El problema no se resuelve con hacer una cátedra de historia de Colombia que se quede, de manera excesiva, en la Batalla de Boyacá y en los pormenores de la disputa entre Santander y Bolívar. El debate por esta asignatura debe centrarse en la capacidad de reconocimiento de sí mismo que esta le genere al estudiante como ciudadano y como sujeto social para ser propositivo con su entorno inmediato. Urge que en esta asignatura se dimensione el impacto que ha tenido el conflicto armado en la población civil; que abandone la mirada bucólica del campo y tenga, como lo propone el Alto Comisionado de Paz, Sergio Jaramillo, un enfoque territorial. Es decir, que la historia nacional también pueda contarse desde las regiones más apartadas del país. Porque antes de buscar la paz a través de la educación, primero se debe saber dónde ocurre la guerra.
A Beatriz Lora
La discusión por la enseñanza de la historia de Colombia en los colegios debe dejar las facultades de historia para instalarse en los corredores del Ministerio de Educación. Es importante centrar el debate en la eliminación de la cátedra de Historia como asignatura obligatoria y su reemplazo por la de Ciencias Sociales.
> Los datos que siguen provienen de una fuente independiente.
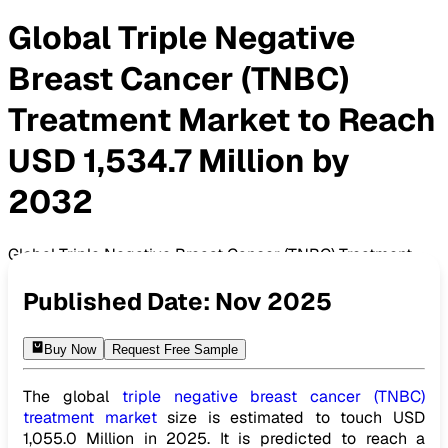
Global Triple Negative
Breast Cancer (TNBC)
Treatment Market to Reach
USD 1,534.7 Million by
2032
Global Triple Negative Breast Cancer (TNBC) Treatment
Market to Reach USD 1,534.7 Million by 2032
Published Date:
Nov 2025
Buy Now
Request Free Sample
The global
triple negative breast cancer (TNBC)
treatment market
size is estimated to touch USD
1,055.0 Million in 2025. It is predicted to reach a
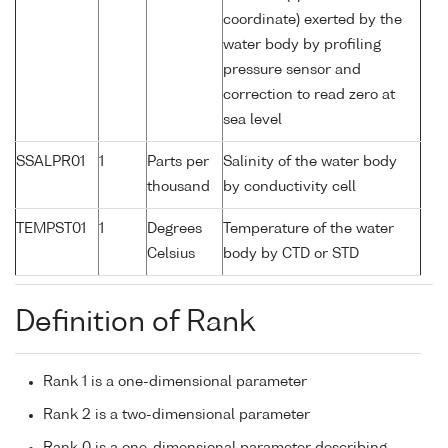
coordinate) exerted by the
water body by profiling
pressure sensor and
correction to read zero at
sea level
SSALPR01
1
Parts per
Salinity of the water body
thousand
by conductivity cell
TEMPST01
1
Degrees
Temperature of the water
Celsius
body by CTD or STD
Definition of Rank
Rank 1 is a one-dimensional parameter
Rank 2 is a two-dimensional parameter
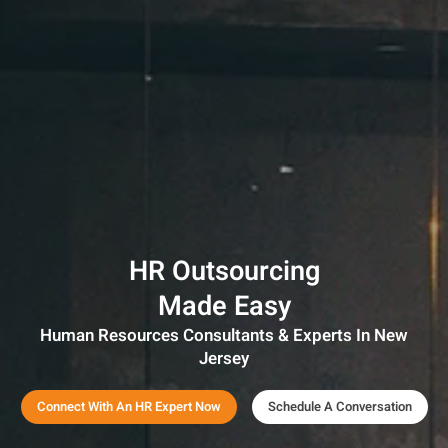
HR Outsourcing
Made Easy
Human Resources Consultants & Experts In New
Jersey
Connect With An HR Expert Now
Schedule A Conversation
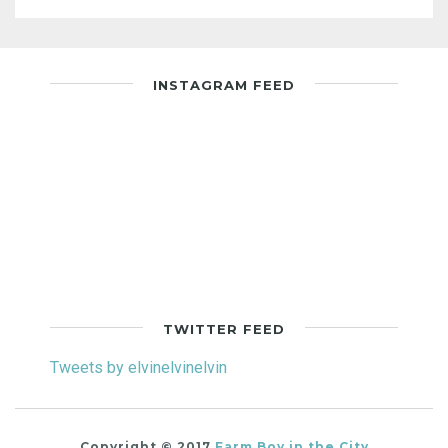
INSTAGRAM FEED
TWITTER FEED
Tweets by elvinelvinelvin
Copyright © 2017
Farm Boy in the City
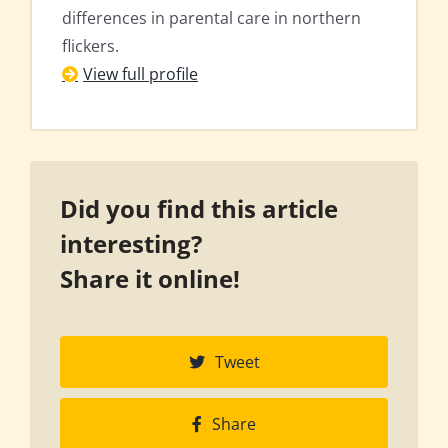
differences in parental care in northern
flickers.
View full profile
Did you find this article
interesting?
Share it online!
Tweet
Share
A comienzos de los noventa desaparece la cátedra de Historia (que tenía un fuerte énfasis en el estudio de la historia de Colombia). La coyuntura no es accidental, pues basta con recordar que este periodo es conocido como la apertura, que en términos concretos fue la eliminación de políticas cuyo fin era la protección de la industria nacional. Para el Gobierno, este nuevo modelo económico buscaba integrar las empresas nacionales con el mercado global. Era el momento de salir al mundo y, de ser posible, conquistarlo. Eran los años de la globalización.
Ante esta coyuntura, resultaba anacrónico insistir en una asignatura que, como el modelo económico anterior, estaba de espaldas al mundo. Además, era problemática, ya que los profesores de historia terminaban enseñando desde su posición política. Se llegó a pensar que una de las causas de la guerra y de su persistencia, estaba vinculada al radicalismo con el que se dictaban estas clases; sobra decir que la clase desapareció y que la guerra se ha incrementado a niveles que solo podrían compararse con la indiferencia que produce esta misma en la sociedad.
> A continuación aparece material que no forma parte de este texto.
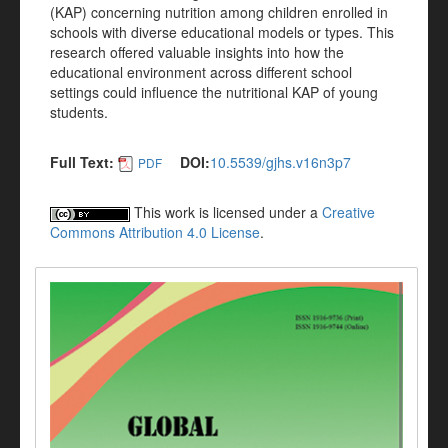
(KAP) concerning nutrition among children enrolled in
schools with diverse educational models or types. This
research offered valuable insights into how the
educational environment across different school
settings could influence the nutritional KAP of young
students.
Full Text:
DOI:
10.5539/gjhs.v16n3p7
PDF
This work is licensed under a
Creative
Commons Attribution 4.0 License
.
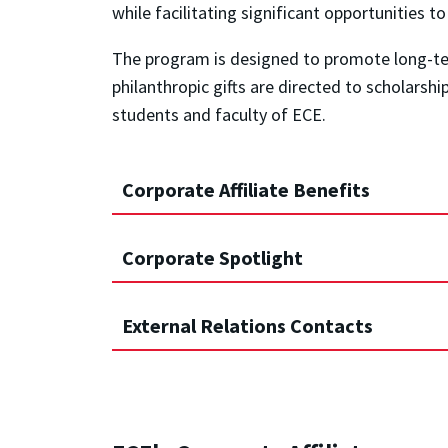
while facilitating significant opportunities t
The program is designed to promote long-ter
philanthropic gifts are directed to scholarsh
students and faculty of ECE.
Corporate Affiliate Benefits
Corporate Spotlight
External Relations Contacts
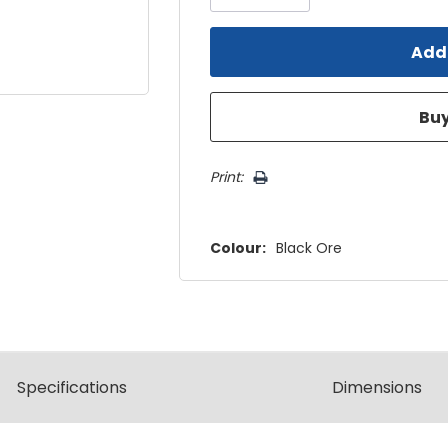
Print:
Colour:
Black Ore
Spec
ification
s
Dimensions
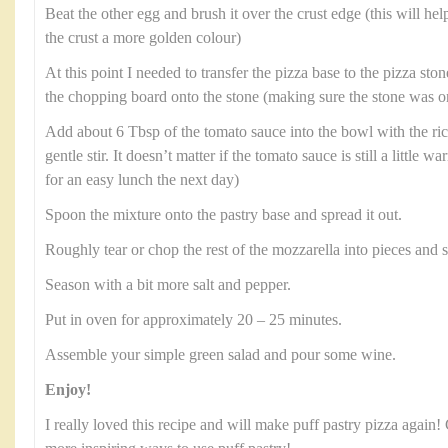
Beat the other egg and brush it over the crust edge (this will hel
the crust a more golden colour)
At this point I needed to transfer the pizza base to the pizza stone
the chopping board onto the stone (making sure the stone was on
Add about 6 Tbsp of the tomato sauce into the bowl with the rico
gentle stir. It doesn’t matter if the tomato sauce is still a little wa
for an easy lunch the next day)
Spoon the mixture onto the pastry base and spread it out.
Roughly tear or chop the rest of the mozzarella into pieces and s
Season with a bit more salt and pepper.
Put in oven for approximately 20 – 25 minutes.
Assemble your simple green salad and pour some wine.
Enjoy!
I really loved this recipe and will make puff pastry pizza again!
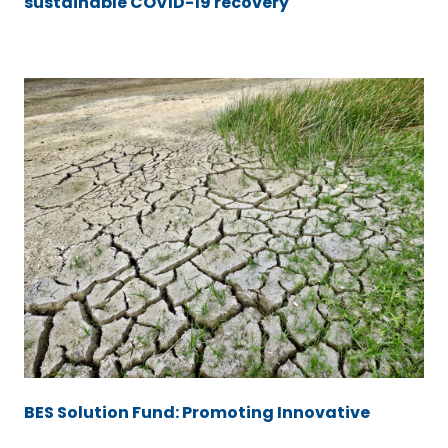
sustainable COVID-19 recovery
BES Solution Fund: Promoting Innovative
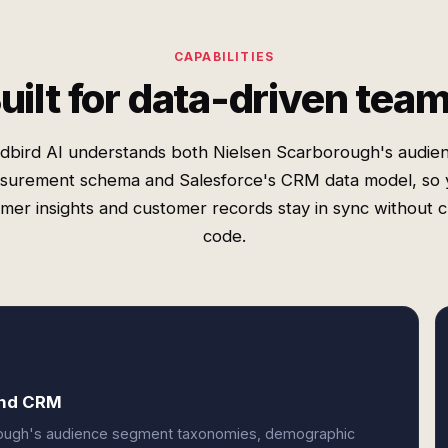
CAPABILITIES
uilt for data-driven tea
dbird AI understands both Nielsen Scarborough's audie
surement schema and Salesforce's CRM data model, so 
mer insights and customer records stay in sync without 
code.
and CRM
orough's audience segment taxonomies, demographic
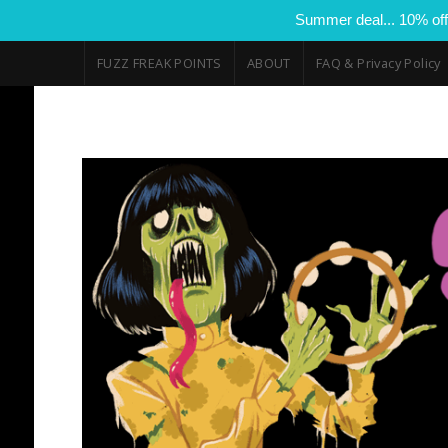
Summer deal... 10% off
FUZZ FREAK POINTS
ABOUT
FAQ & Privacy Policy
El nuevo modelo de asignatura proponía que los estudiantes aprendieran de manera transversal antropología, ciencia política, sociología, historia, geografía y que, de modo simultáneo, se abordaran temas de Colombia, América, Europa, Asia, África, conflictos medioambientales y competencias ciudadanas. Todo en un mismo curso. Basta con abrir un libro de Ciencias Sociales para ver en físico el resultado de este experimento: poca profundidad y articulación entre los temas. Los textos se centran principalmente en diseñar materiales atractivos, descuidando el rigor académico.
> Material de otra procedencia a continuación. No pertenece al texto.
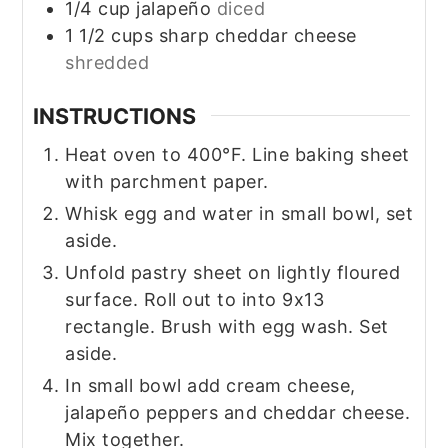
1/4
cup
jalapeño
diced
1 1/2
cups
sharp cheddar cheese
shredded
INSTRUCTIONS
Heat oven to 400°F. Line baking sheet
with parchment paper.
Whisk egg and water in small bowl, set
aside.
Unfold pastry sheet on lightly floured
surface. Roll out to into 9x13
rectangle. Brush with egg wash. Set
aside.
In small bowl add cream cheese,
jalapeño peppers and cheddar cheese.
Mix together.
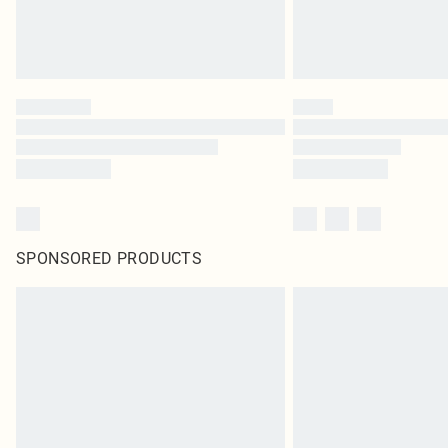
SPONSORED PRODUCTS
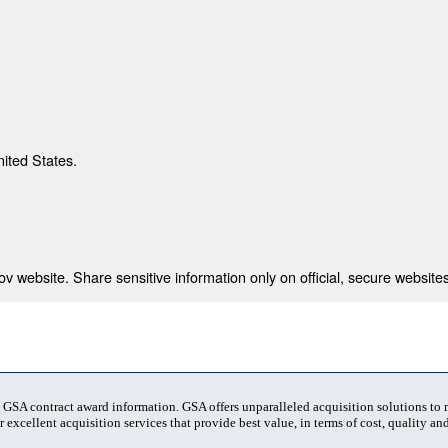
nited States.
 website. Share sensitive information only on official, secure websites
t GSA contract award information. GSA offers unparalleled acquisition solutions to
 excellent acquisition services that provide best value, in terms of cost, quality and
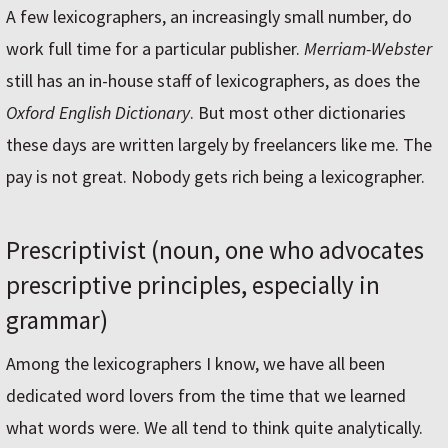
A few lexicographers, an increasingly small number, do
work full time for a particular publisher.
Merriam-Webster
still has an in-house staff of lexicographers, as does the
Oxford English Dictionary
. But most other dictionaries
these days are written largely by freelancers like me. The
pay is not great. Nobody gets rich being a lexicographer.
Prescriptivist (noun, one who advocates
prescriptive principles, especially in
grammar)
Among the lexicographers I know, we have all been
dedicated word lovers from the time that we learned
what words were. We all tend to think quite analytically.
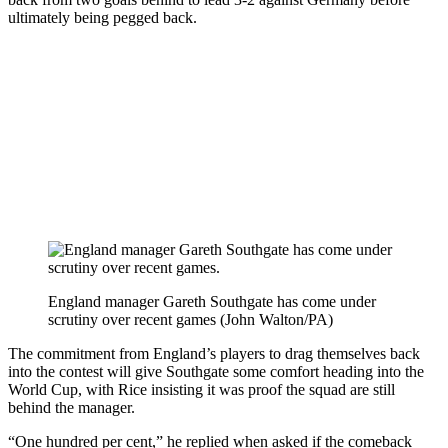
ultimately being pegged back.
England manager Gareth Southgate has come under
scrutiny over recent games (John Walton/PA)
The commitment from England’s players to drag themselves back
into the contest will give Southgate some comfort heading into the
World Cup, with Rice insisting it was proof the squad are still
behind the manager.
“One hundred per cent,” he replied when asked if the comeback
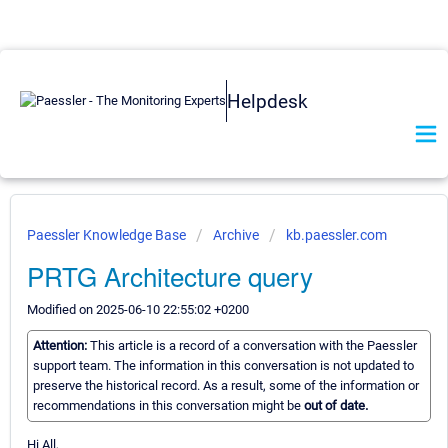
Helpdesk
Paessler Knowledge Base
Archive
kb.paessler.com
PRTG Architecture query
Modified on 2025-06-10 22:55:02 +0200
Attention:
This article is a record of a conversation with the Paessler
support team. The information in this conversation is not updated to
preserve the historical record. As a result, some of the information or
recommendations in this conversation might be
out of date.
Hi All,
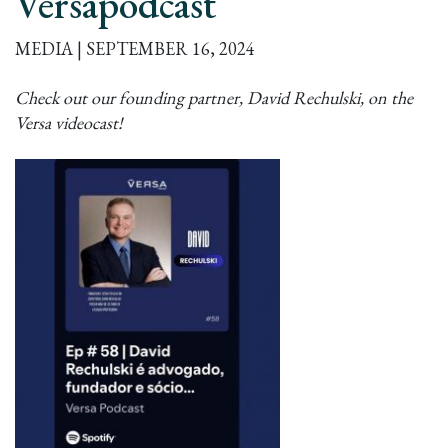
Versapodcast
MEDIA | SEPTEMBER 16, 2024
Check out our founding partner, David Rechulski, on the
Versa videocast!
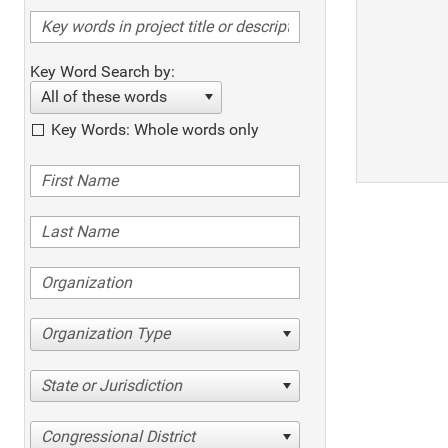
Key Word Search by:
All of these words
Key Words: Whole words only
Organization Type
State or Jurisdiction
Congressional District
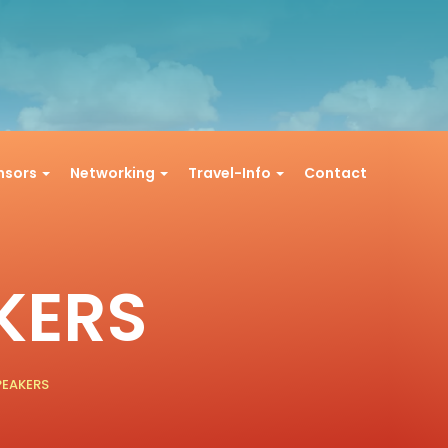
onsors
Networking
Travel-Info
Contact
KERS
PEAKERS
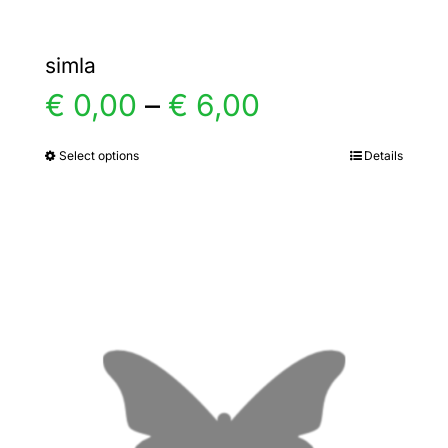
simla
Price
€
0,00
–
€
6,00
range:
Select options
Details
This
product
€ 0,00
has
multiple
through
variants.
€ 6,00
The
options
may
be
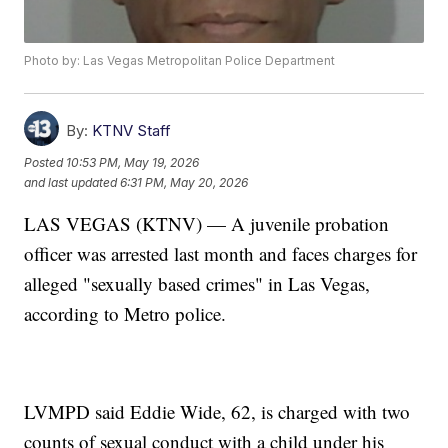
Photo by: Las Vegas Metropolitan Police Department
By:
KTNV Staff
Posted
10:53 PM, May 19, 2026
and last updated
6:31 PM, May 20, 2026
LAS VEGAS (KTNV) — A juvenile probation
officer was arrested last month and faces charges for
alleged "sexually based crimes" in Las Vegas,
according to Metro police.
LVMPD said Eddie Wide, 62, is charged with two
counts of sexual conduct with a child under his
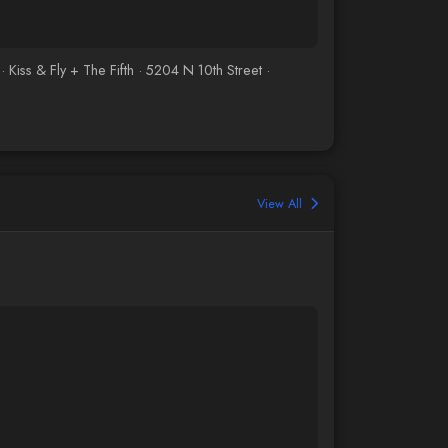
iss & Fly + The Fifth · 5204 N 10th Street ·
View All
El problema no se resuelve con hacer una cátedra de historia de Colombia que se quede, de manera excesiva, en la Batalla de Boyacá y en los pormenores de la disputa entre Santander y Bolívar. El debate por esta asignatura debe centrarse en la capacidad de reconocimiento de sí mismo que esta le genere al estudiante como ciudadano y como sujeto social para ser propositivo con su entorno inmediato. Urge que en esta asignatura se dimensione el impacto que ha tenido el conflicto armado en la población civil; que abandone la mirada bucólica del campo y tenga, como lo propone el Alto Comisionado de Paz, Sergio Jaramillo, un enfoque territorial. Es decir, que la historia nacional también pueda contarse desde las regiones más apartadas del país. Porque antes de buscar la paz a través de la educación, primero se debe saber dónde ocurre la guerra.